Neuralink, the Start-up Behind Elon Musk’s Brain Implant, Raises an Additional $43M

Neuralink, the company founded by Elon Musk, which is developing implantable chips capable of reading brain waves, has secured an additional $43 million in venture capital, as per a filing with the SEC.

According to the filing published this week, the company increased its previous funding round, led by Peter Thiel’s Founders Fund, from $280 million to $323 million in early August. The filing indicates that thirty-two investors participated.

Although Neuralink has not recently disclosed its valuation, a Reuters report from June suggested the company was valued at approximately $5 billion after privately-executed stock trades.

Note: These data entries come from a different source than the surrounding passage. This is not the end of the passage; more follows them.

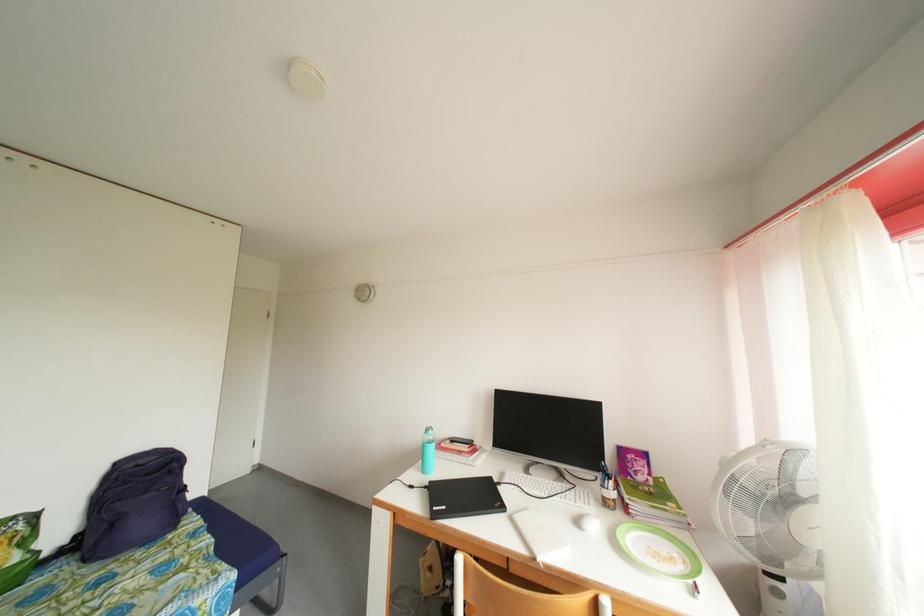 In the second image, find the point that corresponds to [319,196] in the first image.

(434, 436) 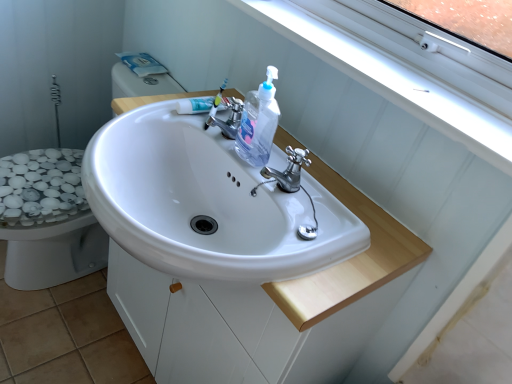 Find the location of a particular element. This screenshot has width=512, height=384. vacant area that is in front of polished chrome faucet at center, the second tap positioned from the back is located at coordinates (301, 261). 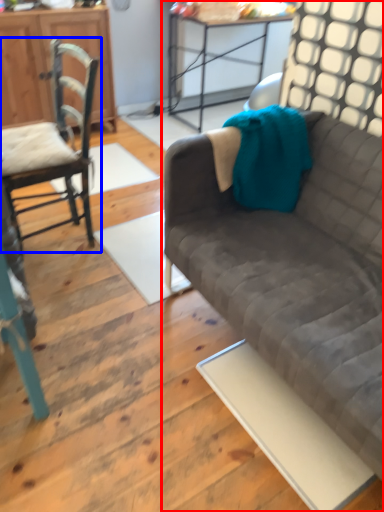 Question: Among these objects, which one is farthest to the camera, studio couch (highlighted by a red box) or chair (highlighted by a blue box)?

Choices:
 (A) studio couch
 (B) chair

Answer: (B) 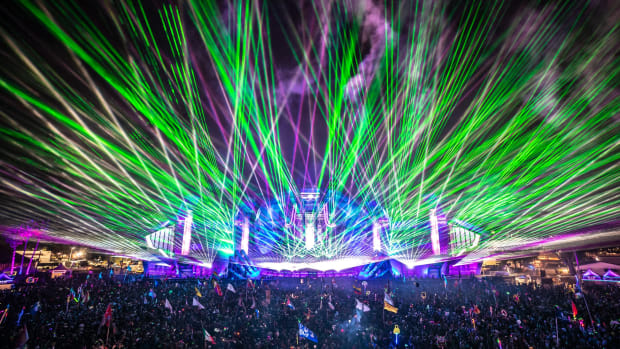 Find the location of a particular element. Image resolution: width=620 pixels, height=349 pixels. support pillars is located at coordinates (32, 256), (12, 256). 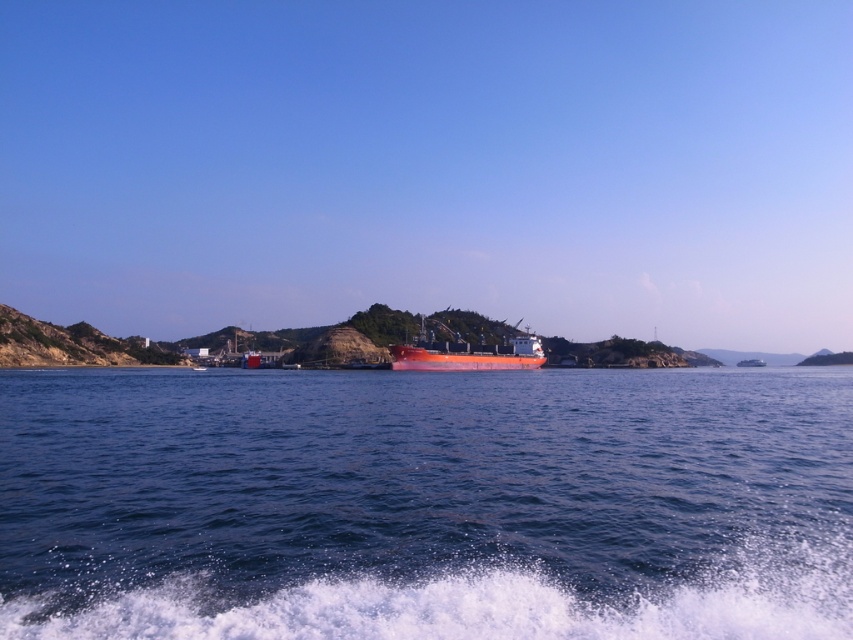 Question: Which object is farther from the camera taking this photo?

Choices:
 (A) blue water at center
 (B) matte orange ship at center

Answer: (B)

Question: Can you confirm if blue water at center is positioned below matte orange ship at center?

Choices:
 (A) yes
 (B) no

Answer: (A)

Question: Can you confirm if blue water at center is positioned below matte orange ship at center?

Choices:
 (A) yes
 (B) no

Answer: (A)

Question: Which point is closer to the camera taking this photo?

Choices:
 (A) (396, 368)
 (B) (370, 467)

Answer: (B)

Question: Does blue water at center have a smaller size compared to matte orange ship at center?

Established in 2016, Neuralink has developed a sewing machine-like device capable of implanting ultra-thin threads inside the brain. These threads attach to a custom-designed chip containing electrodes that can read information from groups of neurons.

Implants for reading brain signals have been around for decades. However, Neuralink’s innovation lies in creating wireless implants and increasing the number of electrodes being implanted.

In May, Neuralink received FDA approval for human clinical trials after a previously rejected application, and opened its first human trials for recruitment under an investigational device exemption by the FDA.

Neuralink, however, is facing increasing scrutiny due to allegations of a toxic workplace culture and unethical research practices.

An article in Fortune from January 2022 described a “culture of blame and fear” based on accounts from anonymous former employees, who reported that Musk frequently undercut management by encouraging junior employees to email issues and complaints to him directly. By August 2020, only three of the eight founding scientists remained at the company, a result of internal conflicts between rushed timelines and the slow pace of scientific progress.

In 2022, the Physicians Committee for Responsible Medicine (PCRM) alleged that Neuralink and its previous research partner, UC Davis, mistreated several monkeys involved in testing Neuralink hardware, subjecting them to psychological distress and chronic infections due to surgeries. Reports from both Reuters and Wired suggested that testing was rushed due to Musk’s demands for fast results, resulting in complications such as partial paralysis and brain swelling from the installation of electrodes.

For nearly a year, Neuralink was under federal investigation by the U.S. Department of Agriculture (USDA) for animal welfare violations. The USDA concluded that there was “no evidence” of animal welfare breaches in the startup’s trials, other than a previous, self-reported incident from 2019, although the PCRM disputed the results of the investigation.

In November 2023, U.S. lawmakers requested the SEC to investigate Neuralink for omitting details about the deaths of at least a dozen animals that were surgically fitted with its implants.